[GIVEN INFORMATION — start]
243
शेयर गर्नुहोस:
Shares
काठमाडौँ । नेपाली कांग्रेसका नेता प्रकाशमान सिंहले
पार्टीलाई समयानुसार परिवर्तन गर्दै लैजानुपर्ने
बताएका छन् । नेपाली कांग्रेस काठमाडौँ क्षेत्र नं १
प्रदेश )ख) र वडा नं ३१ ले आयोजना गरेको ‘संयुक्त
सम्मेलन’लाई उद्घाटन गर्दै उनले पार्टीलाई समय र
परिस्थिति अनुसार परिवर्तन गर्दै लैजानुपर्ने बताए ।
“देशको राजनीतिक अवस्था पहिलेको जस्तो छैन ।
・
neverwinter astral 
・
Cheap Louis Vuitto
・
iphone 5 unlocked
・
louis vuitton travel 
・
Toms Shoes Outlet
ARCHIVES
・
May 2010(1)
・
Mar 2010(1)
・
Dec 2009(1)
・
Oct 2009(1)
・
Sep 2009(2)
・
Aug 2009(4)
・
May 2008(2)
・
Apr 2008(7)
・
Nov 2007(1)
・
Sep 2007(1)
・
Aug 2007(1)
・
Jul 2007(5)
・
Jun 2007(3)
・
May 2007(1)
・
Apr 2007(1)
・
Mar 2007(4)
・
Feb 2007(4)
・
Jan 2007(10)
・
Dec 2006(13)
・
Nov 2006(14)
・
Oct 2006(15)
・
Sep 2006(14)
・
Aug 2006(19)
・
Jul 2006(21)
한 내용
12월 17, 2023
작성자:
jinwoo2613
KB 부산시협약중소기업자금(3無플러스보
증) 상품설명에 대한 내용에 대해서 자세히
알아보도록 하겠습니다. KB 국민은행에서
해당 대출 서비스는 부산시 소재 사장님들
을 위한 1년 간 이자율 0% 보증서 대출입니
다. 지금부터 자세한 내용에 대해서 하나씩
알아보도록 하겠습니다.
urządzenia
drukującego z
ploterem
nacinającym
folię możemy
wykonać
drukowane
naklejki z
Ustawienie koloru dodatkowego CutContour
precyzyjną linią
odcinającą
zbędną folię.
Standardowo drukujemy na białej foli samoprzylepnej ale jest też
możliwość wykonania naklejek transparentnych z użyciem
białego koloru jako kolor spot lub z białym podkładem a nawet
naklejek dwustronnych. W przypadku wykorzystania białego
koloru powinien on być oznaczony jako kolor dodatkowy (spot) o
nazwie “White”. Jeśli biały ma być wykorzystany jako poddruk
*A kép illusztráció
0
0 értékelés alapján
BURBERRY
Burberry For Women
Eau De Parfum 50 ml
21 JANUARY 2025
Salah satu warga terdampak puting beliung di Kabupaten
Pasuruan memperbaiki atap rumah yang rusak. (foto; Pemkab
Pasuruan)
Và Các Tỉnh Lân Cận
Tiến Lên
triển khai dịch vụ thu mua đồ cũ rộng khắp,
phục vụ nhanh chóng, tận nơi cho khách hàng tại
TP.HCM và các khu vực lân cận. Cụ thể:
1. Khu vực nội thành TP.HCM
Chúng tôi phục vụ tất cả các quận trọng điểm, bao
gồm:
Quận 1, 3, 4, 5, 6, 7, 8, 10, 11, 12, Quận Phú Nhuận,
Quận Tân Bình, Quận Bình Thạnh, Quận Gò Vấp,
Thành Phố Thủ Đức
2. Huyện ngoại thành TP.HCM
[GIVEN INFORMATION — finish]
GOAL OF THE EXERCISE:
Give back the lines of the data exactly as they are written, from the first line through the line containing "सम्मेलन’लाई उद्घाटन गर्दै".

ANSWER:
243
शेयर गर्नुहोस:
Shares
काठमाडौँ । नेपाली कांग्रेसका नेता प्रकाशमान सिंहले
पार्टीलाई समयानुसार परिवर्तन गर्दै लैजानुपर्ने
बताएका छन् । नेपाली कांग्रेस काठमाडौँ क्षेत्र नं १
प्रदेश )ख) र वडा नं ३१ ले आयोजना गरेको ‘संयुक्त
सम्मेलन’लाई उद्घाटन गर्दै उनले पार्टीलाई समय र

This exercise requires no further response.